● WORK TASK:
Take the entries below and reproduce exactly the portion that begins at the line containing "Самый дешевый стеновой материал. Виниловый" and ends at the line containing "Organisation de la Monte Publique", keeping both ends, dropping pictures, and adding nothing else.

● EXERCISE INPUT:
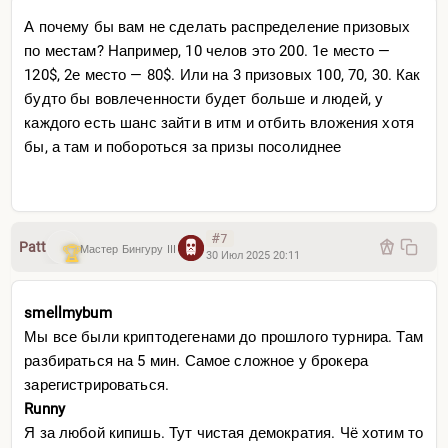
А почему бы вам не сделать распределение призовых
по местам? Например, 10 челов это 200. 1е место —
120$, 2е место — 80$. Или на 3 призовых 100, 70, 30. Как
будто бы вовлеченности будет больше и людей, у
каждого есть шанс зайти в итм и отбить вложения хотя
бы, а там и побороться за призы посолиднее
#7
Patt
Мастер Бингуру III
30 Июл 2025 20:11
smellmybum
Мы все были криптодегенами до прошлого турнира. Там
QUANT
разбираться на 5 мин. Самое сложное у брокера
зарегистрироваться.
Runny
Я за любой кипишь. Тут чистая демократия. Чё хотим то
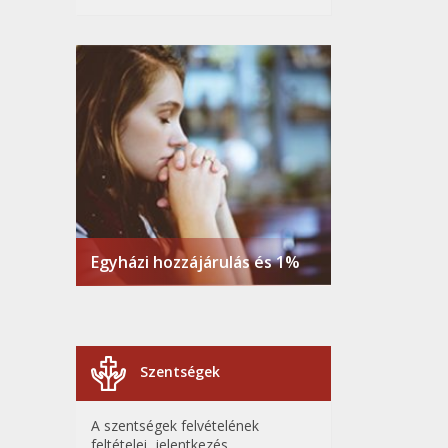
Egyházi hozzájárulás és 1%
Szentségek
A szentségek felvételének
feltételei, jelentkezés,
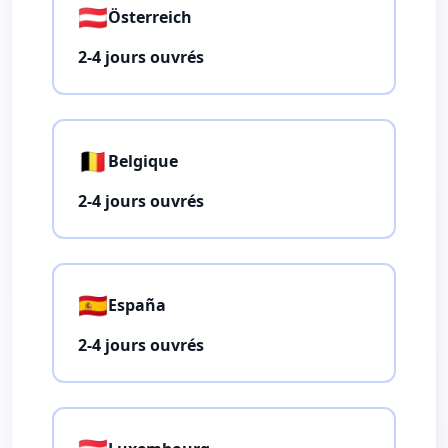
🇦🇹
Österreich
2-4 jours ouvrés
🇧🇪
Belgique
2-4 jours ouvrés
🇪🇸
España
2-4 jours ouvrés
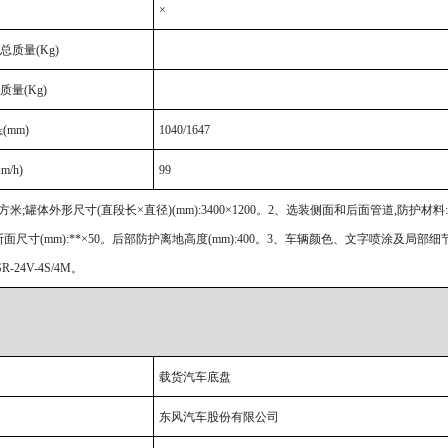
×
总质量(Kg)
量(Kg)
(mm)
1040/1647
/h)
99
方米;罐体外形尺寸(直段长×直径)(mm):3400×1200。2、选装侧面和后面管道,防护材料:Q
寸(mm):**×50。后部防护离地高度(mm):400。3、车辆颜色、文字喷涂及局部细
24V-4S/4M。
载货汽车底盘
东风汽车股份有限公司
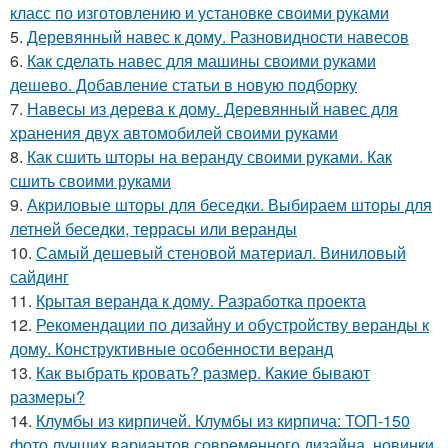
класс по изготовлению и установке своими руками
5.
Деревянный навес к дому. Разновидности навесов
6.
Как сделать навес для машины своими руками
дешево. Добавление статьи в новую подборку
7.
Навесы из дерева к дому. Деревянный навес для
хранения двух автомобилей своими руками
8.
Как сшить шторы на веранду своими руками. Как
сшить своими руками
9.
Акриловые шторы для беседки. Выбираем шторы для
летней беседки, террасы или веранды
10.
Самый дешевый стеновой материал. Виниловый
сайдинг
11.
Крытая веранда к дому. Разработка проекта
12.
Рекомендации по дизайну и обустройству веранды к
дому. Конструктивные особенности веранд
13.
Как выбрать кровать? размер. Какие бывают
размеры?
14.
Клумбы из кирпичей. Клумбы из кирпича: ТОП-150
фото лучших вариантов современного дизайна, новинки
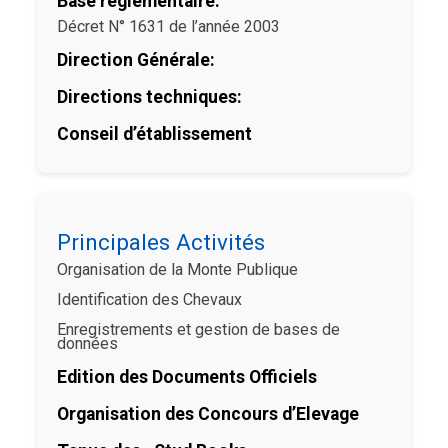
Base réglementaire:
Décret N° 1631 de l’année 2003
Direction Générale:
Directions techniques:
Conseil d’établissement
Principales Activités
Organisation de la Monte Publique
Identification des Chevaux
Enregistrements et gestion de bases de
données
Edition des Documents Officiels
Organisation des Concours d’Elevage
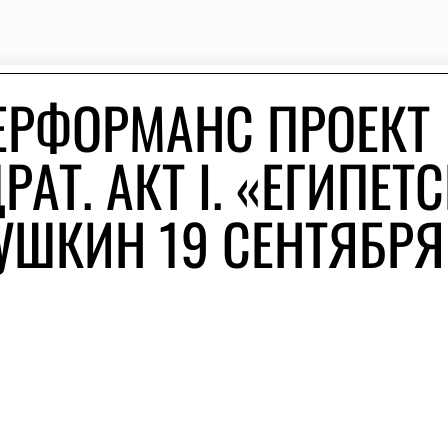
ЕРФОРМАНС ПРОЕКТ
АТ. АКТ I. «ЕГИПЕТ
ПУШКИН 19 СЕНТЯБРЯ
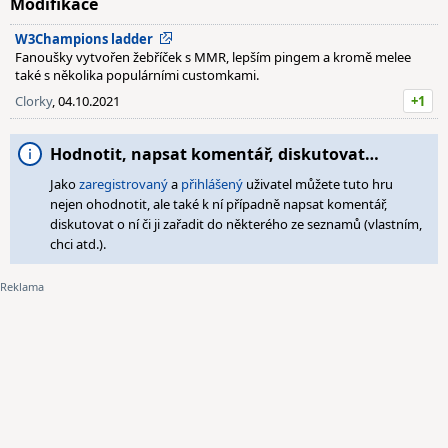
Modifikace
W3Champions ladder
Fanoušky vytvořen žebříček s MMR, lepším pingem a kromě melee
také s několika populárními customkami.
Clorky
, 04.10.2021
+1
Hodnotit, napsat komentář, diskutovat…
Jako
zaregistrovaný
a
přihlášený
uživatel můžete tuto hru
nejen ohodnotit, ale také k ní případně napsat komentář,
diskutovat o ní či ji zařadit do některého ze seznamů (vlastním,
chci atd.).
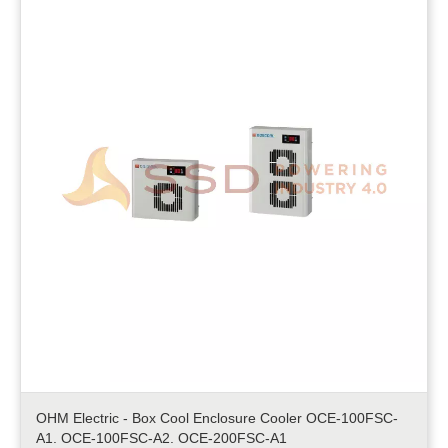
OHM Electric - Box Cool Enclosure Cooler OCE-100FSC-
A1. OCE-100FSC-A2. OCE-200FSC-A1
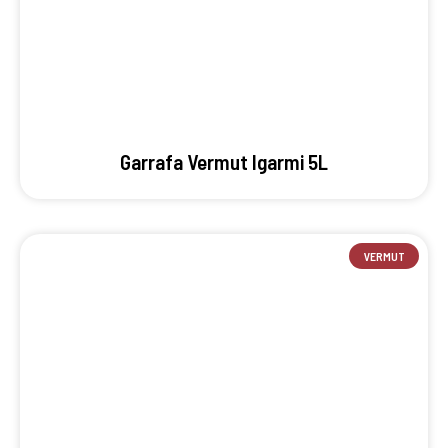
Garrafa Vermut Igarmi 5L
VERMUT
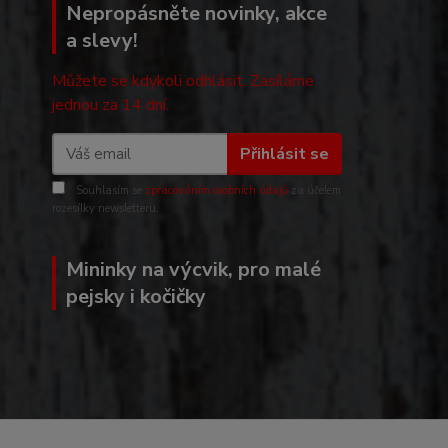
Nepropásněte novinky, akce
a slevy!
Můžete se kdykoli odhlásit. Zasíláme
jednou za 14 dní.
Přihlásit se
Souhlasím se
zpracováním osobních údajů
za účelem
rozesílky newsletteru.
Mininky na výcvik, pro malé
pejsky i kočičky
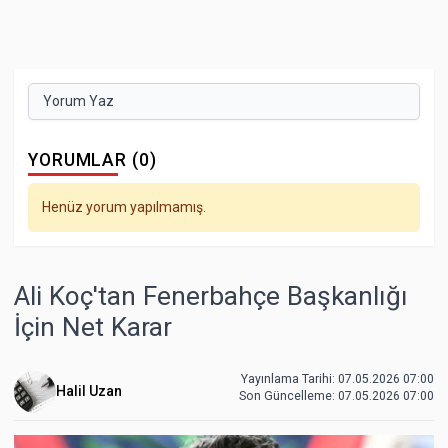
Yorum Yaz
YORUMLAR (0)
Henüz yorum yapılmamış.
Ali Koç'tan Fenerbahçe Başkanlığı
İçin Net Karar
Yayınlama Tarihi: 07.05.2026 07:00
Halil Uzan
Son Güncelleme:
07.05.2026 07:00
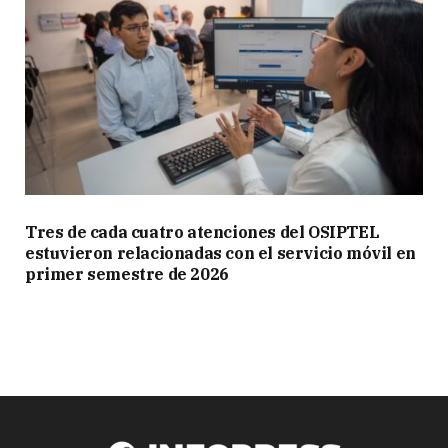
Tres de cada cuatro atenciones del OSIPTEL
estuvieron relacionadas con el servicio móvil en
primer semestre de 2026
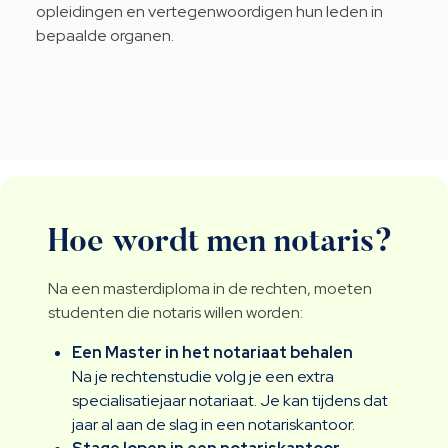
opleidingen en vertegenwoordigen hun leden in
bepaalde organen.
Hoe wordt men notaris?
Na een masterdiploma in de rechten, moeten
studenten die notaris willen worden:
Een Master in het notariaat behalen
Na je rechtenstudie volg je een extra
specialisatiejaar notariaat. Je kan tijdens dat
jaar al aan de slag in een notariskantoor.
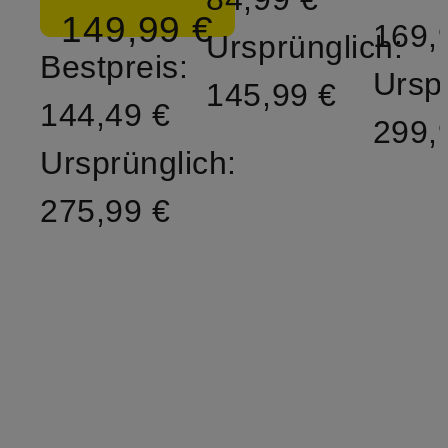
149,99 €
169,
Ursprünglich:
Bestpreis:
Ursp
145,99 €
144,49 €
299,
Ursprünglich:
275,99 €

● SOLUTION:
Самый дешевый стеновой материал. Виниловый
сайдинг
11.
Крытая веранда к дому. Разработка проекта
12.
Рекомендации по дизайну и обустройству веранды к
дому. Конструктивные особенности веранд
13.
Как выбрать кровать? размер. Какие бывают
размеры?
14.
Клумбы из кирпичей. Клумбы из кирпича: ТОП-150
фото лучших вариантов современного дизайна, новинки
Base réglementaire:
Décret N° 1631 de l’année 2003
Direction Générale:
Directions techniques:
Conseil d’établissement
Principales Activités
Organisation de la Monte Publique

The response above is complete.